Saturday, August 26, 2006

I hate fondue, but I love this trick

So today was the birthday of a friend. She's married to a former cow-orker that's pretty cool to hang out with. She wanted to go to the Melting Pot (eh) for her bday dinner. The Melting Pot is a fondue place, which I'm not crazy about. If I'm going to pay $30 for just my meal, I kind of would like someone else to cook it. I'm lazy, damn it! Plus meat that's been fondued just doesn't taste that good. Perfectly good filet mignon, which should have been grilled was reduced to just another hunk of boiled meat.

My advice: Go to a real restaurant with people who will prepare the meal for you then go to your fondue place for dessert. Even the manager told us that dessert was the best part.

Anyway, when you go to a fondue place, they constantly warn you about not touching the... fondue pots? I'm sure there's some fancy-schmancy name for them to appeal to the stupid yuppies who just walked in from the cigar bar that was a few stores down. I don't know what they are.

"Look how suave and upwardly mobile we are. While Biff went to the cigar bar, I stopped in at the overpiced toy stored and picked up educational toys for Jennniphyr and Teighlor, and then we went and fondued."

They're pots, and they're hot; that's the thing. So right after the first warning, I'm taking off one of my keys from my keyring. I have no idea what it goes to, and I suspect I have it on there just so I can do this trick once every 2 years.
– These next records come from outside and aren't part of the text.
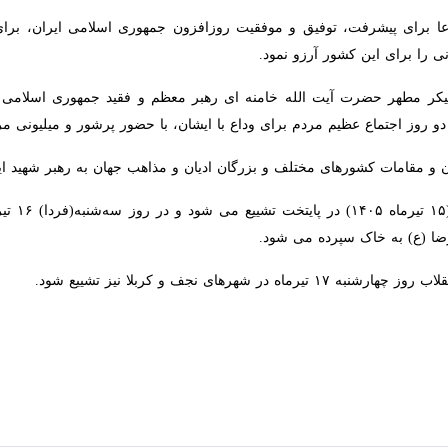
ای پیشرفت، توفیق و موفقیت روزافزون جمهوری اسلامی ایران، برای شهدای ا
 کشور آرزو نمود.
ر مطهر حضرت آیت الله خامنه ای رهبر معظم و فقید جمهوری اسلامی که در ج
 عظیم مردم برای وداع با ایشان، با حضور پرشور و میلیونی مردم پایتخت و دیگ
ورهای مختلف و بزرگان ادیان و مذاهب جهان به رهبر شهید ایران اسلامی هم روز جمعه ۱۲ تیر
پرده می شود.
ی نجف و کربلا نیز تشییع شود.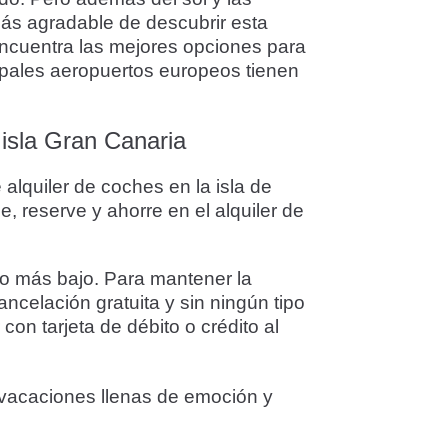
más agradable de descubrir esta
 Encuentra las mejores opciones para
ipales aeropuertos europeos tienen
 isla Gran Canaria
alquiler de coches en la isla de
, reserve y ahorre en el alquiler de
io más bajo. Para mantener la
ancelación gratuita y sin ningún tipo
on tarjeta de débito o crédito al
 vacaciones llenas de emoción y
It's got a round hole at the top, and if you press you finger into it somewhat hard, it will leave a reddened bump on your finger that looks like a heat blister.

So you act like you touch something hot, give a little yelp of pain, and blow on it. Your table-mates will want to know what happened, and you show them your faux-blister. They'll either sympathize with you or mock you, depending on what kinds of friends they are. At that point, you pick up the salt shaker and put some on your faux-blister (they might yell at you some more - my friends did), and you rub the salt into your wound. The rubbing makes the blister go away, but to your friends, it looks like salt can somehow cure blisters. At that point, you can leave them with that impression or show them how the trick works (I opted for the latter - I like my friends and don't want them rubbing salt into their wounds... when I'm not there to enjoy it).

They all laughed and thought it was a cool trick. Brian, the aforementioned cow-orker, knows when I'm doing a trick even if he doesn't understand how it's done and had a little smile on his face the entire time. He enjoys a good magic trick, even buying himself an Invisible Deck once.

Looking back, I should also have taken the lemon from my drink and squeezed some lemon juice on it as well. Ah, well.

I got this trick from Penn and Teller's book, "How To Play with Your Food." An invaluable guide to fake burn tricks, making Satan's face appear on a tortilla, and making a jello Valentine's Day Heart cake that bleeds when you cut into it. They suggest that you actually carry salt in a little envelope labeled as a homeopathic cure, which you then sell to your "friends" because, hey, if they're stupid enough to believe in homeopathy, then you need new friends.